Workshop 5: Transforming, selecting, filtering, and plotting

Giulia Rathmes

2022-11-08

1 Intro

Welcome!

For this workshop, we will be cleaning a dataset. It is a hands-on approach to using the select(), filter(), and mutate().

The assignment should be submitted individually, but you are encouraged to brainstorm with partners.

The final due date for the assignment is Tuesday, November 15th at 23:59 PM UTC+2.

2 Get the assignment repo

To get started, you should download and look through the assignment folder.

  1. First download the repo to your local computer here.

    You should ideally work on your local computer, but if you would rather work on RStudio Cloud, you can upload the zip file to RStudio Cloud through the Files pane. Consult one of the instructors for guidance on this.

  2. Unzip/Extract the downloaded folder.

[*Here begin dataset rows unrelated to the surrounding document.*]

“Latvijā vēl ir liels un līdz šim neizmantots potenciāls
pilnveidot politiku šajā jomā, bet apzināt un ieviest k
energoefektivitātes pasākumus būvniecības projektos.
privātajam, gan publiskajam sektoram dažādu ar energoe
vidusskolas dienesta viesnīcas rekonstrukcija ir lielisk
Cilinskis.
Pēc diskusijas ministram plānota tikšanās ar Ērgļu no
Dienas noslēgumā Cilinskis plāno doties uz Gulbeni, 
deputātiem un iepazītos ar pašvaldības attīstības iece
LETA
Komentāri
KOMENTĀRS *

    If you are on macOS, you can simply double-click on a file to unzip it.

    If you are on Windows and are not sure how to “unzip” a file, see this image. You need to right-click on the file and then select “extract all”.

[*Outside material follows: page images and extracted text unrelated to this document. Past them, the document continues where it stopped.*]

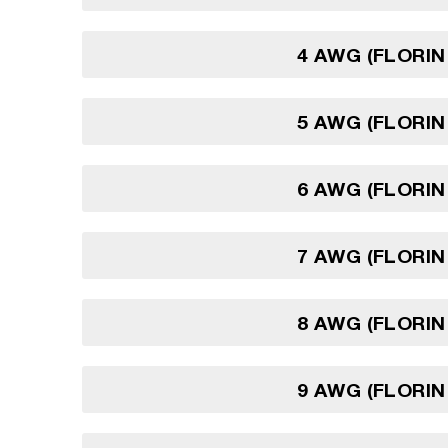
4 AWG (FLORIN
5 AWG (FLORIN
6 AWG (FLORIN
7 AWG (FLORIN
8 AWG (FLORIN
9 AWG (FLORIN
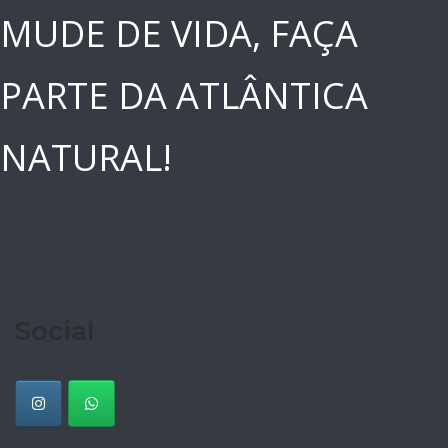
MUDE DE VIDA, FAÇA
PARTE DA ATLÂNTICA
NATURAL!
Social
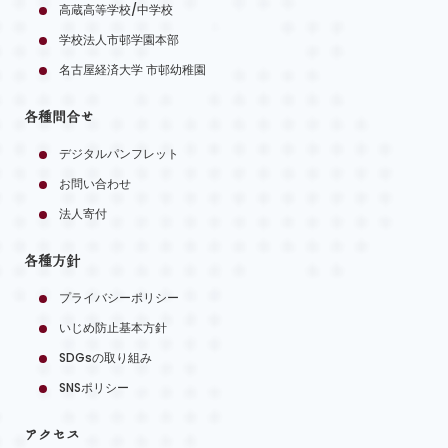
高蔵高等学校/中学校
学校法人市邨学園本部
名古屋経済大学 市邨幼稚園
各種問合せ
デジタルパンフレット
お問い合わせ
法人寄付
各種方針
プライバシーポリシー
いじめ防止基本方針
SDGsの取り組み
SNSポリシー
アクセス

  3. Once done, click on the RStudio Project file in the unzipped folder to open the project in RStudio.

  4. In RStudio, navigate to the Files tab and open the “rmd” folder. The instructions for your exercise are outlined there (these are the same instructions you see here).

  5. Open the “data” folder and observe its components. You will work with the “obesity.csv” file. (You can also open the “00_info_about_the_dataset” file to learn more about this dataset.)

3 Load and clean the data

Now that you understand the structure of the repo, you can load in and clean your dataset.

In the code section below, load in the needed packages.

Now, read the dataset into R. The data frame you import should have 142 rows and 9 columns. Remember to use the here() function to allow your Rmd to use project-relative paths.

## Rows: 142 Columns: 9
## ── Column specification ────────────────────────────────────────────────────────
## Delimiter: ","
## chr (7): sex, status, bmi, sedentary_ap_s_day, light_ap_s_day, mvpa_s_day, o...
## dbl (2): personal_id, household_id
## 
## ℹ Use `spec()` to retrieve the full column specification for this data.
## ℹ Specify the column types or set `show_col_types = FALSE` to quiet this message.

3.1 Step 1: Verify the type of your variables

Before jumping into wrangling or plotting, you should take the time to know what data types you are working with. You can look at these types with summary() or typeof().

Some of your variables are numeric but they should be factors (i.e. categories), some are characters but should be factors, and some are characters but should be numeric. Having them in the correct type will be essential for the next manipulations and for plotting !

Use mutate() to convert your variables into the right type.

## Warning in mask$eval_all_mutate(quo): NAs introduced by coercion

## Warning in mask$eval_all_mutate(quo): NAs introduced by coercion

## Warning in mask$eval_all_mutate(quo): NAs introduced by coercion

## Warning in mask$eval_all_mutate(quo): NAs introduced by coercion

3.2 Step 2: Convert the physical activity variables

Currently, the variables of physical activity are in seconds per day. There are 3 types of physical activity variables: sedentary physical activity (sedentary_ap_s_day), light physical activity (light_ap_s_day), and moderate to vigorous physical activity (mvpa_s_day).

Please convert these numerical variables in seconds/day to minutes/week. As a kind reminder, 60 seconds = 1 minute and 7 days = 1 week.

(Hint: use mutate() to create new variables that are in minutes per week. If you feel more comfortable changing the variabless in-place, that’s also acceptable.)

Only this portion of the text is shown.